▶ [WHAT THIS TASK INVOLVES]:
Exactly as written, set down the lines from the top of the entries through the line bearing "Was ist eine Hauptgruppe?", with every picture left out.

▶ [Page-level text extractions]:
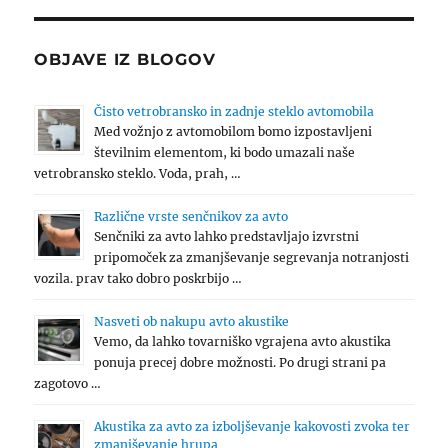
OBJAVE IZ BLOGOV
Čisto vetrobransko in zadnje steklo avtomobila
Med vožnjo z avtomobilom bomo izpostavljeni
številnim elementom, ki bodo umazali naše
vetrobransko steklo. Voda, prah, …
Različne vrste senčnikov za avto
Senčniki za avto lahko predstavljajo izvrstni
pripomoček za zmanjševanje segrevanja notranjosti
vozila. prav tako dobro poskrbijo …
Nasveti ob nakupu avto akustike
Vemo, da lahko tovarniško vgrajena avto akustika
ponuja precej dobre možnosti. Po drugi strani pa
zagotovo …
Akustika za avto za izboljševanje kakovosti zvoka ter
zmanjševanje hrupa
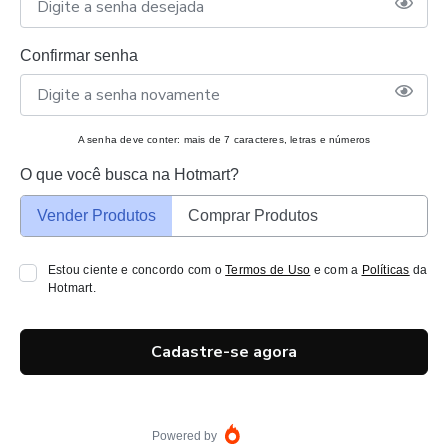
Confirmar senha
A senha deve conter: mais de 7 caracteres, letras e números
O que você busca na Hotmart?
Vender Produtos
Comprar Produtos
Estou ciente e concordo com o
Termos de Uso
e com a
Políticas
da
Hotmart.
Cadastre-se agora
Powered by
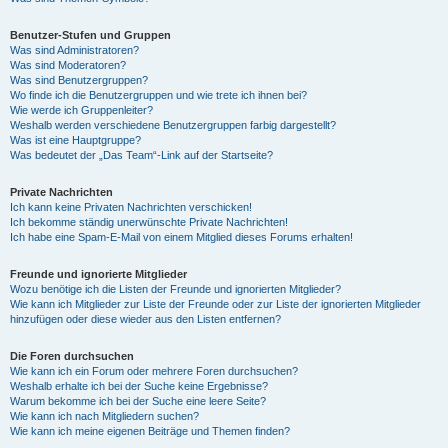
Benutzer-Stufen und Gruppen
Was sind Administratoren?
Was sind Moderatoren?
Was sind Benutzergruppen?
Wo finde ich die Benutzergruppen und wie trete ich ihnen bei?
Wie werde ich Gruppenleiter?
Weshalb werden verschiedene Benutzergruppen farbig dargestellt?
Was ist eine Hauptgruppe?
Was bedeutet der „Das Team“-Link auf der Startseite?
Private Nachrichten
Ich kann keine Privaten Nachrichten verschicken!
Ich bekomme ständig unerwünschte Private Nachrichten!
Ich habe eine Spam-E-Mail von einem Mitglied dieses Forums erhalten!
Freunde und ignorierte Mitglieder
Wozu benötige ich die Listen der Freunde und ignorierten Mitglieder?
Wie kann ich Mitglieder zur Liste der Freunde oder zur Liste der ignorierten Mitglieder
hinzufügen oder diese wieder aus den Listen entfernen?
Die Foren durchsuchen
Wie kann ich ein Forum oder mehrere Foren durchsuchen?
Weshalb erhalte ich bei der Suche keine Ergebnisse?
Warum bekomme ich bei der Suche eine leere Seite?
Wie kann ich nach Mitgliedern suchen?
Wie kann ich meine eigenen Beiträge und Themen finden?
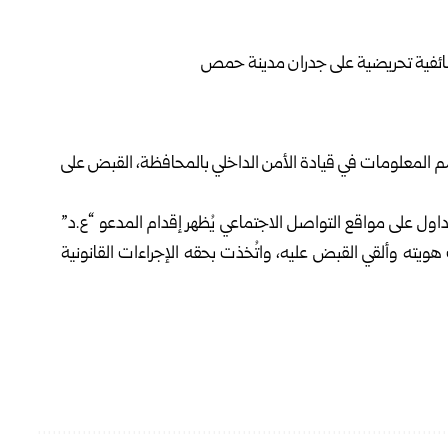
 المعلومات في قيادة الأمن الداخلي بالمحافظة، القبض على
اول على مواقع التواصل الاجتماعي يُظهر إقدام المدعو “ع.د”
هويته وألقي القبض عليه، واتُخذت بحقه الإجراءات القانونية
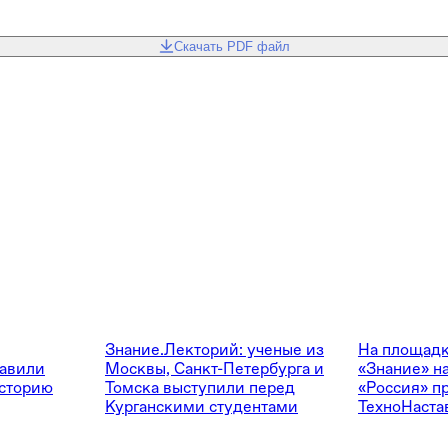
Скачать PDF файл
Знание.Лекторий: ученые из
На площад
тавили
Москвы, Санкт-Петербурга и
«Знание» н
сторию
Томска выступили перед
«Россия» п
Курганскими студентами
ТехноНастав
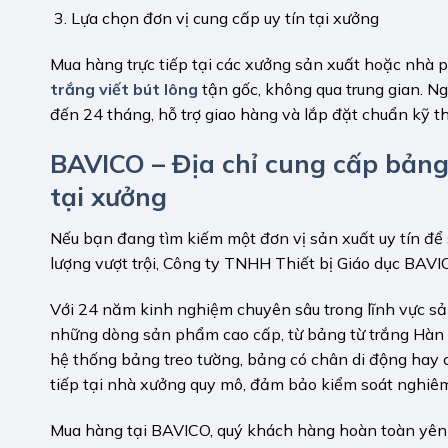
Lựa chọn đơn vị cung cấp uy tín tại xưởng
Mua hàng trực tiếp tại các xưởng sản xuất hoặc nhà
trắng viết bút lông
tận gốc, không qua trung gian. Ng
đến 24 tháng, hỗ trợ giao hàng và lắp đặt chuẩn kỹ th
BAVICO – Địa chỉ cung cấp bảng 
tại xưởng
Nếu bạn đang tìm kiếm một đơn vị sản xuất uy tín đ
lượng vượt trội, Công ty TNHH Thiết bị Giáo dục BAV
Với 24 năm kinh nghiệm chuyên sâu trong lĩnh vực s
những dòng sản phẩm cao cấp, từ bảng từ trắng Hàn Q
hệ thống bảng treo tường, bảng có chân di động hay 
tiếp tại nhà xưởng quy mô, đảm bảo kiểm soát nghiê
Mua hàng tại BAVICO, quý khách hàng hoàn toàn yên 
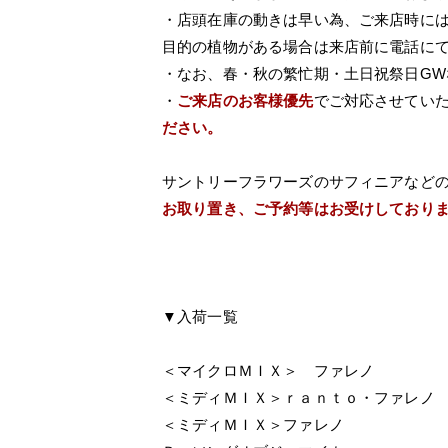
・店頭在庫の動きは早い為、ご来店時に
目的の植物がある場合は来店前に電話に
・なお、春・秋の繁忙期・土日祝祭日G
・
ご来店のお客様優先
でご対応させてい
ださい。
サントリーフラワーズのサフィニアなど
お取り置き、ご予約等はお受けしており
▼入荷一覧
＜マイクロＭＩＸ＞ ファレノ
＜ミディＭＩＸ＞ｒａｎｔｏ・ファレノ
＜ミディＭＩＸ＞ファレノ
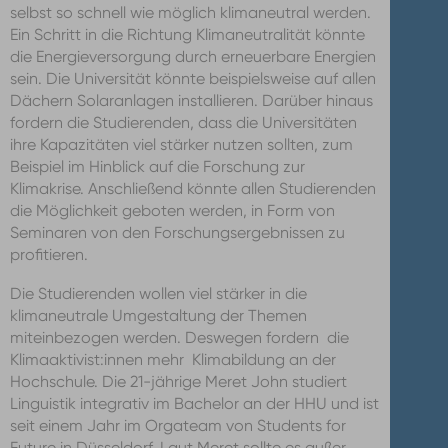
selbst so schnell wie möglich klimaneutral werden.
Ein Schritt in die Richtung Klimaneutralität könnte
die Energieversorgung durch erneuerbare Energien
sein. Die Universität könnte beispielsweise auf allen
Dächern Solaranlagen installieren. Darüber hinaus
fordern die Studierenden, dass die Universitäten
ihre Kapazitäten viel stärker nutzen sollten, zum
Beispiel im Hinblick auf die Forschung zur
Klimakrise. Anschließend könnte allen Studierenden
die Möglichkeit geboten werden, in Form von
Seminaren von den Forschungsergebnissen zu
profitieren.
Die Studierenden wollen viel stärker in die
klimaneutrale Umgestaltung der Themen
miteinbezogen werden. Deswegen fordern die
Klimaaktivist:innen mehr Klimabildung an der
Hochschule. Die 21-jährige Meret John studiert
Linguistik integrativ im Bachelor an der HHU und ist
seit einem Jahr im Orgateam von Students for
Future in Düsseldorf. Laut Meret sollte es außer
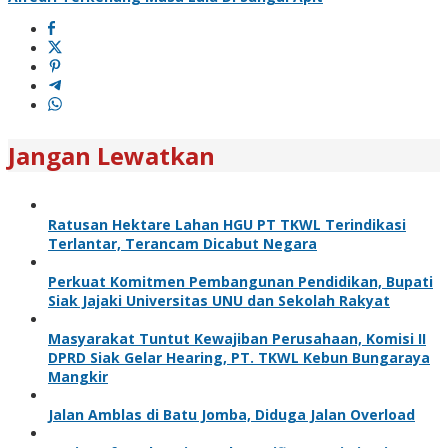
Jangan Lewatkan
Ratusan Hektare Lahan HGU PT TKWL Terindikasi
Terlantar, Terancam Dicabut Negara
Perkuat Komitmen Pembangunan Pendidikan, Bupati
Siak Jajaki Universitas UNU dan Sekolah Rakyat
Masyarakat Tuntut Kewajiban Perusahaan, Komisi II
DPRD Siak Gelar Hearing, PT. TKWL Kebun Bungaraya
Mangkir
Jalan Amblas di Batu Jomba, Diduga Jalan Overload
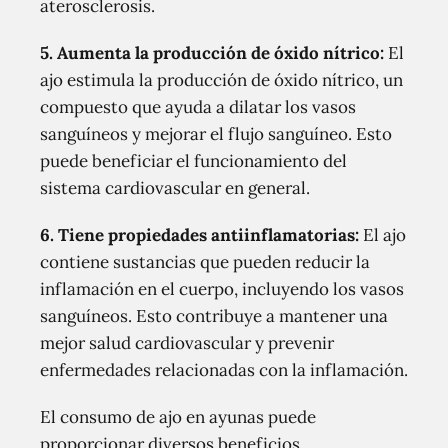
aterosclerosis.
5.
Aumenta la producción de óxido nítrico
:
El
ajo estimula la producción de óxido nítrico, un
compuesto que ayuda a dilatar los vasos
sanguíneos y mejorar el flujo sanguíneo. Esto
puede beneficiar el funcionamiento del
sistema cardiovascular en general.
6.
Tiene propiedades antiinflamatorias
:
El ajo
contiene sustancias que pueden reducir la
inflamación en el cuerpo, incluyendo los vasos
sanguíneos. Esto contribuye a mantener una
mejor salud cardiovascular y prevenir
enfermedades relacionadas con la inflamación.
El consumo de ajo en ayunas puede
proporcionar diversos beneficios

▶ [TASK ANSWER]:
OBJAVE IZ BLOGOV
Čisto vetrobransko in zadnje steklo avtomobila
Med vožnjo z avtomobilom bomo izpostavljeni
številnim elementom, ki bodo umazali naše
vetrobransko steklo. Voda, prah, …
Različne vrste senčnikov za avto
Senčniki za avto lahko predstavljajo izvrstni
pripomoček za zmanjševanje segrevanja notranjosti
vozila. prav tako dobro poskrbijo …
Nasveti ob nakupu avto akustike
Vemo, da lahko tovarniško vgrajena avto akustika
ponuja precej dobre možnosti. Po drugi strani pa
zagotovo …
Akustika za avto za izboljševanje kakovosti zvoka ter
zmanjševanje hrupa
Confirmar senha
A senha deve conter: mais de 7 caracteres, letras e números
O que você busca na Hotmart?
Vender Produtos
Comprar Produtos
Estou ciente e concordo com o
Termos de Uso
e com a
Políticas
da
Hotmart.
Cadastre-se agora
Powered by
Benutzer-Stufen und Gruppen
Was sind Administratoren?
Was sind Moderatoren?
Was sind Benutzergruppen?
Wo finde ich die Benutzergruppen und wie trete ich ihnen bei?
Wie werde ich Gruppenleiter?
Weshalb werden verschiedene Benutzergruppen farbig dargestellt?
Was ist eine Hauptgruppe?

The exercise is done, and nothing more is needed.